| AIM OF THE EXERCISE |
Exactly and only the lines from the one containing "mi, budynki komunalne" through the close of the entries below are to be set down.

| DATA |

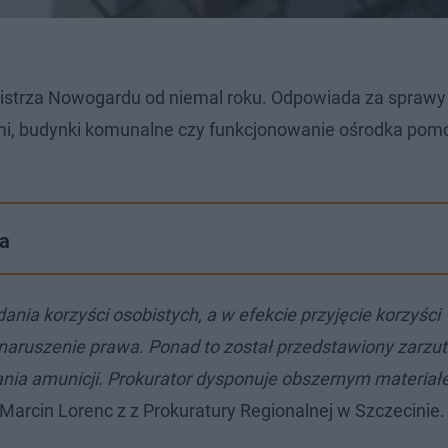
mistrza Nowogardu od niemal roku. Odpowiada za sprawy
mi, budynki komunalne czy funkcjonowanie ośrodka pom
na
nia korzyści osobistych, a w efekcie przyjęcie korzyści
ruszenie prawa. Ponad to został przedstawiony zarzut 
adania amunicji. Prokurator dysponuje obszernym materiał
Marcin Lorenc z z Prokuratury Regionalnej w Szczecinie.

| REPLY TO THE TASK |
mi, budynki komunalne czy funkcjonowanie ośrodka pom
na
nia korzyści osobistych, a w efekcie przyjęcie korzyści
ruszenie prawa. Ponad to został przedstawiony zarzut 
adania amunicji. Prokurator dysponuje obszernym materiał
Marcin Lorenc z z Prokuratury Regionalnej w Szczecinie.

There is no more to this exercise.